Extrait des photos réalisées par Michel Journiac pour « 24 heures de la vie d’une femme ». Pour cette « action photographique », le photographe s’est travesti en femme et surjoué la journée type d’une femme au foyer, ainsi que les figures qu’elle rêve d’incarner.
De superbes toiles grand format
Une exposition sur le portrait et la représentation du corps dans la peinture contemporaine anime le deuxième étage. Les toiles grand format du peintre américain Kerry James Marshall sont joyeuses avec leurs contrastes de couleurs et leurs personnages à la peau d’ébène exagérément noire. Les grandes peintures photoréalistes de Rudolf Stingel attirent irrésistiblement le regard, tout comme les œuvres du peintre brésilien Antonio Oba et le tableau de format monumental Paris Bar de Martin Kippenberger et sa mise en abîme.

Avec « Untitled », Kerry James Marshall évoque l’identité noire.

Photo ou peinture ? Rudolf Stingel instille le doute.

Martin Kippenberger, « Paris Bar« .

Antonio Oba, « Sesta ».
Œuvres in situ
Ce qui est original, c’est qu’une partie des œuvres ne sont pas présentées dans les salles d’exposition conventionnelles. D!s le salon d’accueil le visiteur est plongé dans l’art contemporain avec l’immense tableau de Martial Raysse, Ici Plage, comme ici-bas. Si vous levez les yeux depuis le centre du cylindre, vous apercevrez les pigeons « plus vrais que nature » postés sur les balcons intérieurs du troisième étage par Maurizio Cattelan. Quant à la petite souris animatronique bégayante de Ryan Gander, elle se cache dans son trou creusé dans un mur du rez-de-chaussée, je vous laisse la découvrir lors de votre prochaine visite 😉

Martial Raysse, « Ici Plage Comme ici-bas ».

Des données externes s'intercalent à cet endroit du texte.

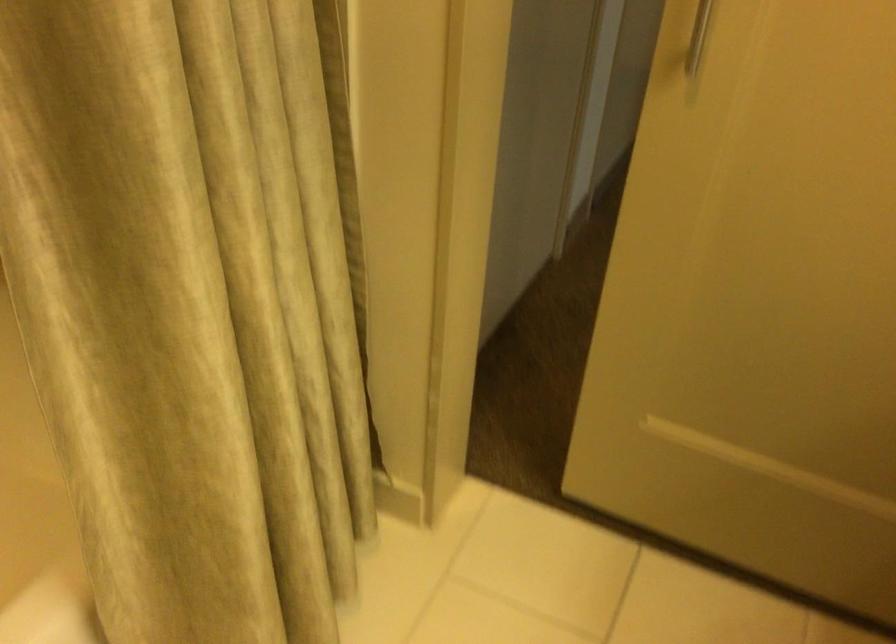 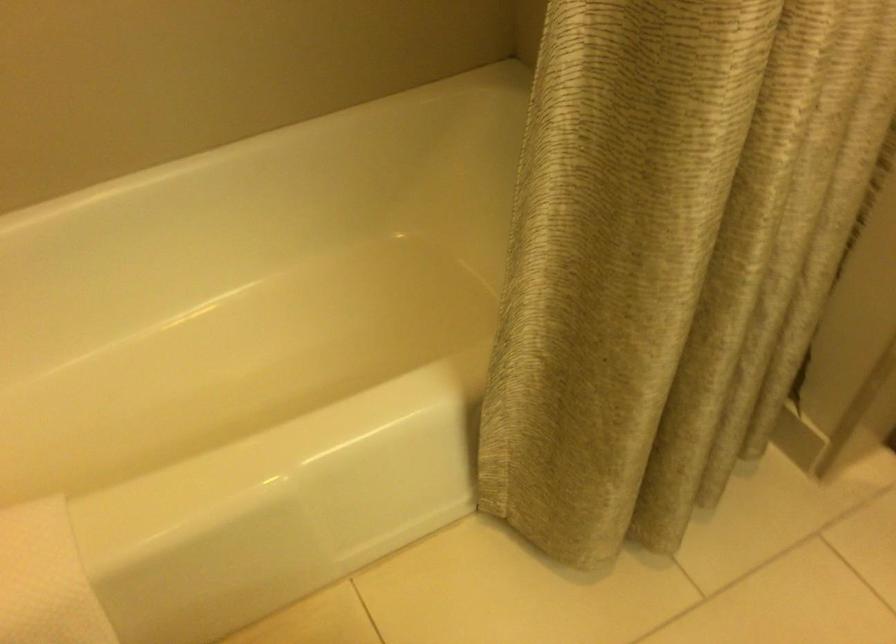 Question: How did the camera likely rotate?

Choices:
 (A) Left
 (B) Right
 (C) Up
 (D) Down

Answer: (A)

Lorsqu’on lève les yeux pour la première fois, on a vraiment l’impression que les pigeons de Maurizio Cattelan sont réels et ont réussi à pénétrer dans le musée.

La surprenante et intrigante petite souris de Ryan Gander.
Pour en savoir plus sur l’œuvre architecturale de Tadao Ando : Atlas Tadao Ando, de Philippe Séclier, introduction de Yann Nussaume, poème de Naoko Kawachi, 296 p., 2 300 photos, 49 €.
Sublimes photos et on reconnaît l’oeil d’experte en art contemporain !
Merci !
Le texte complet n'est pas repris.